[Action item] Once you reach the line containing "narrative that keeps" in the data below, restate each line word for word up to and including the one containing "and ultimately, ho".

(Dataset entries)
Start of Block
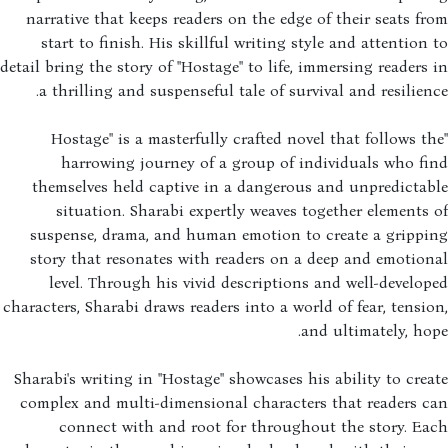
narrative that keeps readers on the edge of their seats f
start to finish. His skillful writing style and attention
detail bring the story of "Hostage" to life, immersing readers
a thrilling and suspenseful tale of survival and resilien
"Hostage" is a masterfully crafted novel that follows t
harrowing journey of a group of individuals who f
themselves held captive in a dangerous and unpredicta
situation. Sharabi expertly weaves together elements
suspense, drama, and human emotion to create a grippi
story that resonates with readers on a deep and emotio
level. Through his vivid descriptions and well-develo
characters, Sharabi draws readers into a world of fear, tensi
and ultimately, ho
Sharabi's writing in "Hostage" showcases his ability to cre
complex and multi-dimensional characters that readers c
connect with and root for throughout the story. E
End of Block
Start of Block
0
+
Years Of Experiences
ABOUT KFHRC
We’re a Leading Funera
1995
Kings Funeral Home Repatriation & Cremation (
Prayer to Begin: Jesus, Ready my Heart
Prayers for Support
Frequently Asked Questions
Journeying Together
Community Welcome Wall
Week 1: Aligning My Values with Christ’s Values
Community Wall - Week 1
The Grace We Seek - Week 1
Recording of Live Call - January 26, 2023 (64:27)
End of Block
[Response box]
narrative that keeps readers on the edge of their seats f
start to finish. His skillful writing style and attention
detail bring the story of "Hostage" to life, immersing readers
a thrilling and suspenseful tale of survival and resilien
"Hostage" is a masterfully crafted novel that follows t
harrowing journey of a group of individuals who f
themselves held captive in a dangerous and unpredicta
situation. Sharabi expertly weaves together elements
suspense, drama, and human emotion to create a grippi
story that resonates with readers on a deep and emotio
level. Through his vivid descriptions and well-develo
characters, Sharabi draws readers into a world of fear, tensi
and ultimately, ho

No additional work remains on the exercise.